Below are records. Find each line in them that holds the word "peut" and copy it.

(Collection entries)
————

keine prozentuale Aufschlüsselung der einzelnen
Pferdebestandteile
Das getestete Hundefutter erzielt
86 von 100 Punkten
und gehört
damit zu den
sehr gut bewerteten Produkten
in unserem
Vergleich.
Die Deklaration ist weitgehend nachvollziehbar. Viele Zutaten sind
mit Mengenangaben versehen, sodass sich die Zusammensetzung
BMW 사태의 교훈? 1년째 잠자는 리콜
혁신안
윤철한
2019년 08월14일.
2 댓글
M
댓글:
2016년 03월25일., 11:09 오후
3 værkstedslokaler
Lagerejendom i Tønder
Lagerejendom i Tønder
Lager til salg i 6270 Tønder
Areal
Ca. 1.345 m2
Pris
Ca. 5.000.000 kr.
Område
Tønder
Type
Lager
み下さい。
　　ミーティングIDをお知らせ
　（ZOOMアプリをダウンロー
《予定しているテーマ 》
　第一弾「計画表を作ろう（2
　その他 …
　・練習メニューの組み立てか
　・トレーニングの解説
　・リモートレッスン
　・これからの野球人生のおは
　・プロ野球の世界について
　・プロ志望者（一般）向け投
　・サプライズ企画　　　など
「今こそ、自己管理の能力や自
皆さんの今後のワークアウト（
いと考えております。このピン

————

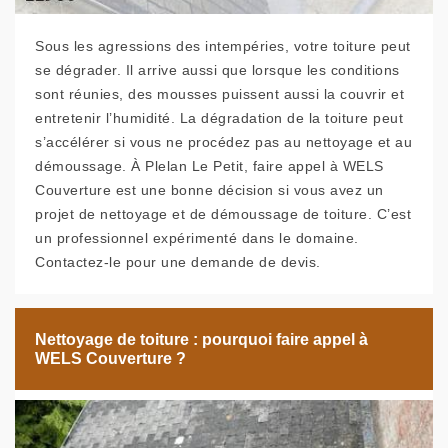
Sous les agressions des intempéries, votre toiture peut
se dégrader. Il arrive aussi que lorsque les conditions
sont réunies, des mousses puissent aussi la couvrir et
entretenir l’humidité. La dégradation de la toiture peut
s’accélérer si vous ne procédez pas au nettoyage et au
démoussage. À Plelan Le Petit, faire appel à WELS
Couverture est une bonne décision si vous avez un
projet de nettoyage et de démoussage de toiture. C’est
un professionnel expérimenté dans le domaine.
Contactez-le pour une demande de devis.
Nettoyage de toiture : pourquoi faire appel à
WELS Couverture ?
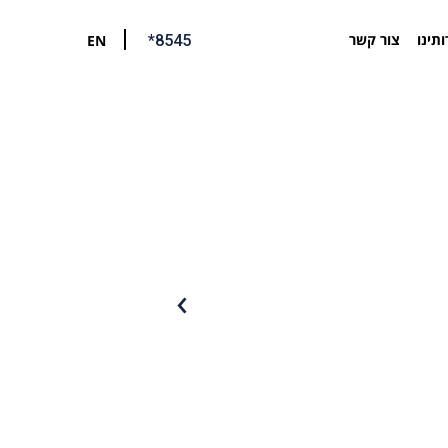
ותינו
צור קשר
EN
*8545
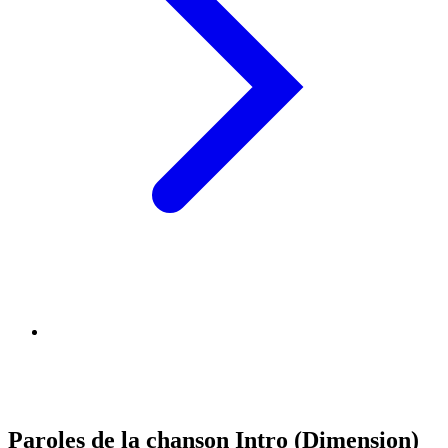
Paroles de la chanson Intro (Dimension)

————

> Written answer
Sous les agressions des intempéries, votre toiture peut
entretenir l’humidité. La dégradation de la toiture peut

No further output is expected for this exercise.